Friday, October 7, 2022, 11:30am to 12:30pm PDT
Jason Anderson, PSU; Clay Veka, PBOT
Free and open to the public
ONLINE and IN-PERSON: PSU's Vanport Building (Room 269) 1810 SW 5th Ave Portland, OR 97201
PDH: 1 | AICP: 1

Friday Transportation Seminars at Portland State University have been a tradition since 2000. You can join us online or in-person at 11:30 AM. All presentations are recorded and shared on the event page afterwards.



In 2015, the Portland City Council unanimously passed a resolution committing Portland to Vision Zero, the goal to eliminate traffic deaths and serious injuries. An underpinning of Vision Zero is that streets are managed for safe speeds. This presentation will summarize Portland's speed management process, how it relates to achieving Vision Zero, and present two case studies in which speed limits were reduced: (1) a 25 mi/h to 20 mi/h reduction on residential streets and (2) various reductions on arterials and collectors. Reduction sites in which additional treatments were implemented, such as speed humps and fixed speed safety cameras, will also be discussed. Results of the data analysis will be shared, along with next steps in Portland's speed management process.


  • Knowledge of Portland's Speed Management process and how it impacts safety;
  • The effects of speed limit reductions on observed vehicle speeds for different roadway classifications;
  • The effects of speed limit reductions in conjunction with other treatments on observed vehicle speeds;
  • Application of statistical models to determine effects of treatment


Jason Anderson, Research Associate & Adjunct Instructor, Portland State University

Dr. Jason C. Anderson is a research associate and adjunct instructor at Portland State University. Dr. Anderson’s expertise is in data analytics, particularly advanced statistical and econometric methods, with an emphasis on transportation safety, transportation economics, travel behavior, and policy (impacts of policy changes on safety).

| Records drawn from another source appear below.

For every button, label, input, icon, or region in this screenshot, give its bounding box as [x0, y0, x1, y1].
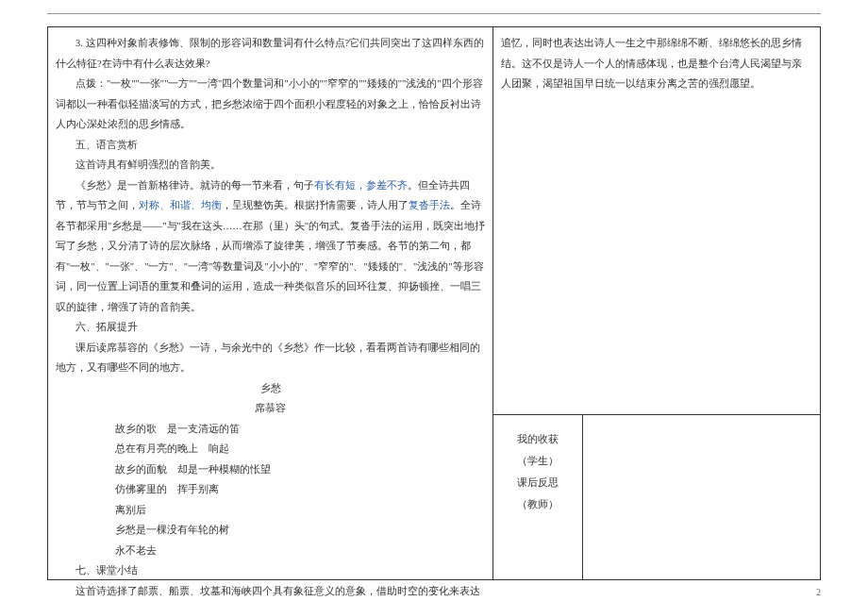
poem-title: 乡愁 [56, 378, 485, 399]
tip-para: 点拨："一枚""一张""一方""一湾"四个数量词和"小小的""窄窄的""矮矮的"… [56, 74, 485, 135]
p5b: 《乡愁》是一首新格律诗。就诗的每一节来看，句子有长有短，参差不齐。但全诗共四节，… [56, 175, 485, 318]
top-rule [47, 13, 821, 14]
poem-line-2: 总在有月亮的晚上 响起 [56, 439, 485, 459]
right-top-text: 追忆，同时也表达出诗人一生之中那绵绵不断、绵绵悠长的思乡情结。这不仅是诗人一个人… [501, 33, 812, 94]
page-number: 2 [816, 587, 821, 597]
label-my-harvest: 我的收获 [499, 428, 576, 450]
right-column: 追忆，同时也表达出诗人一生之中那绵绵不断、绵绵悠长的思乡情结。这不仅是诗人一个人… [493, 26, 821, 580]
p5b-blue1: 有长有短，参差不齐 [314, 180, 408, 191]
heading-5: 五、语言赏析 [56, 135, 485, 156]
poem-author: 席慕容 [56, 398, 485, 419]
right-bottom-box: 我的收获 （学生） 课后反思 （教师） [493, 415, 821, 580]
p7: 这首诗选择了邮票、船票、坟墓和海峡四个具有象征意义的意象，借助时空的变化来表达对… [56, 581, 485, 601]
p5b-blue2: 对称、和谐、均衡 [139, 200, 222, 210]
poem-line-7: 永不老去 [56, 541, 485, 561]
poem-line-4: 仿佛雾里的 挥手别离 [56, 479, 485, 500]
p5b-blue3: 复沓手法 [409, 200, 450, 210]
left-column: 3. 这四种对象前表修饰、限制的形容词和数量词有什么特点?它们共同突出了这四样东… [47, 26, 493, 580]
p5b-mid2: ，呈现整饬美。根据抒情需要，诗人用了 [222, 200, 409, 210]
right-top-box: 追忆，同时也表达出诗人一生之中那绵绵不断、绵绵悠长的思乡情结。这不仅是诗人一个人… [493, 26, 821, 415]
question-3: 3. 这四种对象前表修饰、限制的形容词和数量词有什么特点?它们共同突出了这四样东… [56, 33, 485, 74]
p5b-post: 。全诗各节都采用"乡愁是——"与"我在这头……在那（里）头"的句式。复沓手法的运… [56, 200, 485, 312]
heading-7: 七、课堂小结 [56, 560, 485, 581]
poem-line-3: 故乡的面貌 却是一种模糊的怅望 [56, 459, 485, 480]
poem-line-1: 故乡的歌 是一支清远的笛 [56, 419, 485, 440]
right-bottom-labels: 我的收获 （学生） 课后反思 （教师） [493, 415, 583, 579]
p5a: 这首诗具有鲜明强烈的音韵美。 [56, 155, 485, 175]
heading-6: 六、拓展提升 [56, 317, 485, 338]
p5b-pre: 《乡愁》是一首新格律诗。就诗的每一节来看，句子 [75, 180, 314, 191]
label-student: （学生） [499, 450, 576, 472]
label-teacher: （教师） [499, 493, 576, 515]
poem-line-6: 乡愁是一棵没有年轮的树 [56, 520, 485, 541]
label-reflection: 课后反思 [499, 472, 576, 493]
content-wrapper: 3. 这四种对象前表修饰、限制的形容词和数量词有什么特点?它们共同突出了这四样东… [47, 26, 821, 580]
right-bottom-blank [583, 415, 820, 579]
poem-line-5: 离别后 [56, 500, 485, 521]
p6: 课后读席慕容的《乡愁》一诗，与余光中的《乡愁》作一比较，看看两首诗有哪些相同的地… [56, 338, 485, 378]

His work on policy-related contexts has led Oregon to develop and maintain a Safety Action Plan aimed at reducing truck driver-at-fault crashes on state highways. He was also part of a team that updated Oregon’s safety investigation tools. He has been PI and Co-PI on projects related to each of these areas. Although much of Dr. Anderson’s work has been focused on freight transportation, he has worked on several projects that focus on various modes. His work on pedestrian safety has led to countermeasure evaluation and selection in the state of Oregon. Dr. Anderson’s research on transportation safety has helped advance fundamental knowledge on various factors that influence the risk and severity of freight transportation-related crashes and the effects of speed limit changes on driving behavior and safety. Recently, Dr. Anderson has begun fusing these statistical and econometric methods with machine learning approaches to study transportation safety and travel behavior.

Clay Veka, Vision Zero Coordinator, Portland Bureau of Transportation

Clay Veka (she/her) is the Vision Zero Coordinator at the Portland Bureau of Transportation (PBOT). She has worked in traffic safety for 15 years, including joining PBOT’s Vision Zero team when it launched in 2015. Clay has her master’s degree in Urban Design and Planning from the University of Washington.


This 60-minute seminar is eligible for 1 hour of professional development credit for AICP (see our provider summary). We can provide an electronic attendance certificate for other types of certification maintenance.

Portland State University's Transportation Research and Education Center (TREC) is home to the U.S. DOT funded National Institute for Transportation and Communities (NITC), the Initiative for Bicycle and Pedestrian Innovation (IBPI), PORTAL, BikePed Portal and other transportation grants and programs. We produce impactful research and tools for transportation decision makers, expand the diversity and capacity of the workforce, and engage students and professionals through education and participation in research.